「………」
「………」
「………」
「………」
ルフィの視線を感じる。
真っ直ぐに見られている。
そりゃそうだ。
胡座をかいたルフィの前に無理矢理座らされているから。
――ケイミーとパッパグに抱き着かれていたところをルフィに引き寄せられ、今の状態。
腕を組み唸りながら私を見るルフィは勿論、展望室から飛び降りたことを怒っているんだ。
いくら大丈夫だって言っても駄目で、私の脚力をなめんなーとか言ってみても駄目だった。
ていうか逆に頭叩かれた。
着々と飛び魚ライダーズのアジトへと向かっているサウザンドサニー号の船首で行われているこの一方的にらめっこ状態を、遠目に皆が見ている。
一回助けを求めようと皆の方を見てみたものの、フランキーが親指をグッと立てただけで終わった。
なんだよそれフランキーのばかやろー。
…って言いたかった。
でも何時までもこんな状態で居る訳にもいかないから、私は伏し目がちにルフィを見上げた。
「う…!」
…まさかルフィに『いい加減勘弁して下さいオーラ』…ていうかアイコンタクトが通じるとは。
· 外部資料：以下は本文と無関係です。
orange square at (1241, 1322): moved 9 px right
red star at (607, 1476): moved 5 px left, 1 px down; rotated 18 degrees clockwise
目に見えて狼狽え始めたルフィに少し驚きながらも、効き目があるのを止める筈もなく私はじっとルフィを見つめた。
「う、あ、」
「………」
「ぐう…!」
「――あらあら、ルフィの負けね。ふふっ」
「凄ェな名前ー!おれルフィがあんなになってんの、って言ってもちょっと違う意味の焦りだけど、ナミが怒ってる時しか見たこと無」
ごちん!
「…ウソップぅ、何か言った?」
「い、言っでばぜん」
「(こ、怖ぇえーっ!)」
何故だか胸辺りの服を握り締めたり麦わら帽子を目一杯目下まで下げたりしながら苦しそうなルフィ。
…何を受け取ったんだ。
毒素なんて送ってないぞ。
なんだか悪いことでもしたような気持ちになって私は少し慌てながら、帽子を引っ張ってるルフィの腕をつんつんとつついた。
そして帽子から少しだけ目を覗かせ伺うように私を見るルフィに思わず笑った。
ふわり、
「じゃあ今度降りる時にはルフィに頼むね」
ルフィも私のことを心配してくれて怒ってくれてる訳だし…って言っても私の脚力がナメられてるからだ。
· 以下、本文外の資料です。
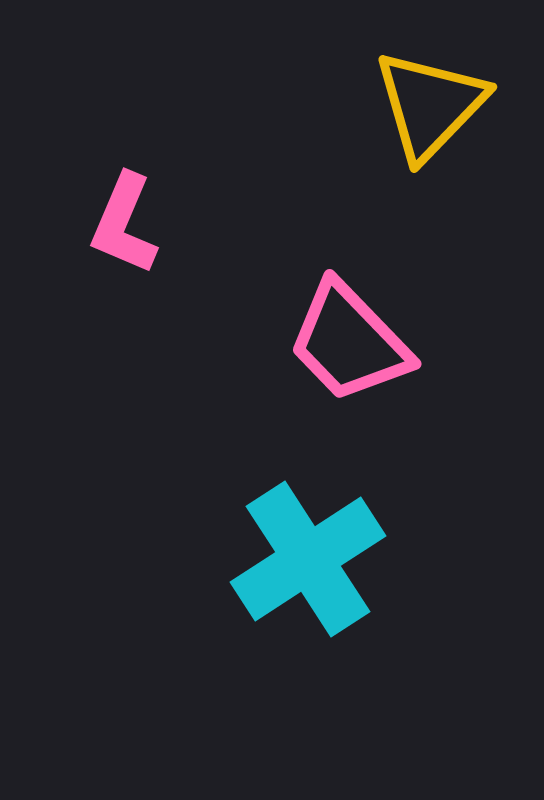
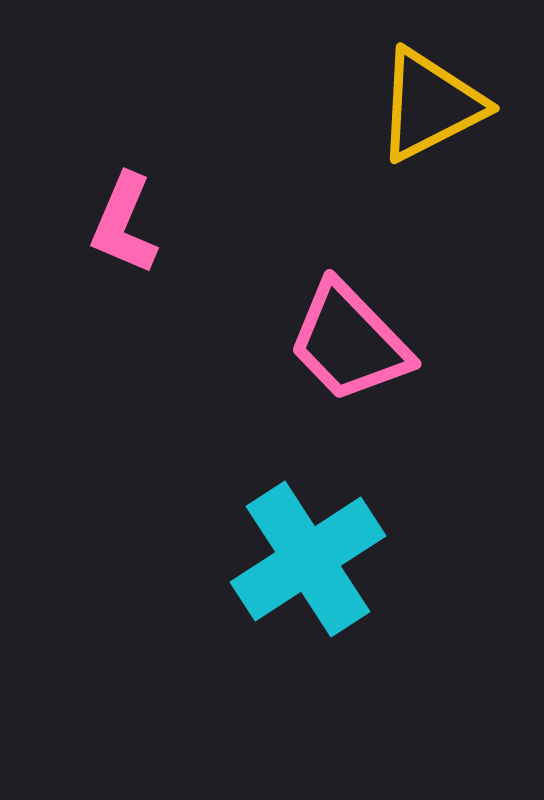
yellow triangle: rotated 19 degrees clockwise
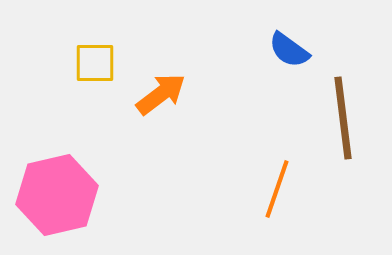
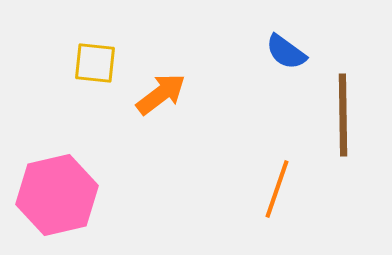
blue semicircle: moved 3 px left, 2 px down
yellow square: rotated 6 degrees clockwise
brown line: moved 3 px up; rotated 6 degrees clockwise
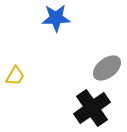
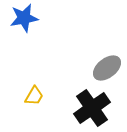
blue star: moved 32 px left; rotated 8 degrees counterclockwise
yellow trapezoid: moved 19 px right, 20 px down
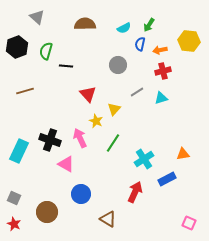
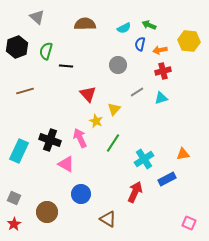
green arrow: rotated 80 degrees clockwise
red star: rotated 16 degrees clockwise
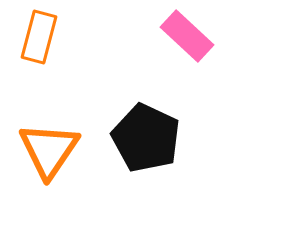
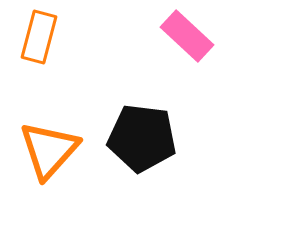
black pentagon: moved 4 px left; rotated 18 degrees counterclockwise
orange triangle: rotated 8 degrees clockwise
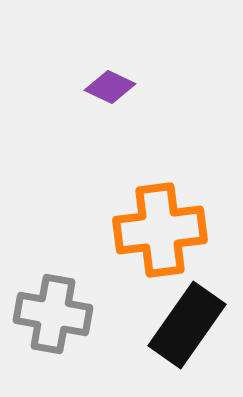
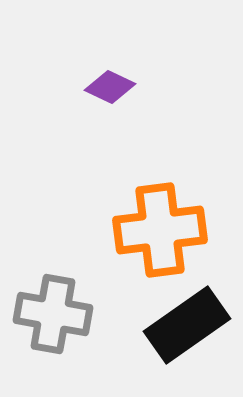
black rectangle: rotated 20 degrees clockwise
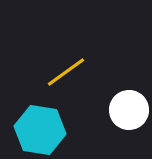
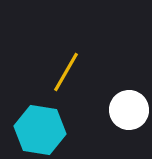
yellow line: rotated 24 degrees counterclockwise
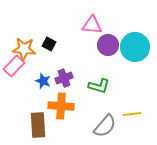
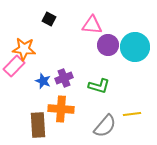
black square: moved 25 px up
orange cross: moved 3 px down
今度展望室から飛び降りて無事な様を見せれば納得してくれ…って、
「〜〜…、…!」
そこにはさっきよりも苦しんでいるルフィが居て、私は首を傾げた。
――飛び魚ライダーズのアジトに着いた。
海上に浮かぶ建物のような場所がそうで、攻撃が無ければまず人が一人も見えない中をサニー号は進んでいく。
「あ、ハッちん!」
「!ハチーっ!」
するとケイミーとパッパグが飛び跳ね手を振り始めた。
見てみるとそこには、海の上に吊るされた檻の中に居る……ケイミーの、友達?
「…ケイミーの友達って凄い日焼けだね」
「いや違うだろ」
真っ黒で顔のパーツも分からないケイミーの友達を見て言えばウソップにびしりとチョップされた。
するとナミが顎に手をやり眉を寄せ、目を細めながら唸った。
「んー…なんっか見覚えあるのよねぇ、あのシルエット」
渋い表情のナミやサンジ、ゾロやウソップに知り合いかと他の皆が首を傾げる。
―…話が進んでいくのを聞く限り、どうやらケイミーの友達さんはナミの故郷を支配していた一味の仲間だったらしい。
体が真っ黒なのは、面識のある麦わら海賊団に気付かれない為にみたい。
「そ、そんなぁ!じゃあハッちんを助けるのを手伝ってはくれないのね…?!」
それなら、と引き返し始めたサニー号にケイミーが涙を浮かべながら皆に聞く。
それに対してナミは額に手をやりため息をついた。
「ごめんねケイミー。まさかハッちんがアイツだとは…」
「っなら私一人でも助けるよ、ハッちん!ハッちんは何時でも私達を助けてくれたじゃない!」
「まさかおめェらがこんな薄情な奴らだとは思ってなかったぜ!行くぞ、ケイミー!」
そうしてケイミーとパッパグが手すりの方へと来た。
手すりに座っていた私はケイミーとパッパグを見る。
「あれ…もう行っちゃうの?」
「っ名前ちん!名前ちんは一緒に行ってくれるよね!」
「ん…?」
「やっぱおめェは流石だぜ!」
訳が分かってない内に左手をケイミーにつかまれた。
かと思えばケイミーとパッパグは勢い良く手すりから体を浮かせて
「「それっ!!!」」
海に飛び込んだ。
勿論、手をつかまれていた私も一緒に。
「「「名前!!」」」
皆の私の名を呼ぶ声は、水の音で聞こえなくなった。
101224.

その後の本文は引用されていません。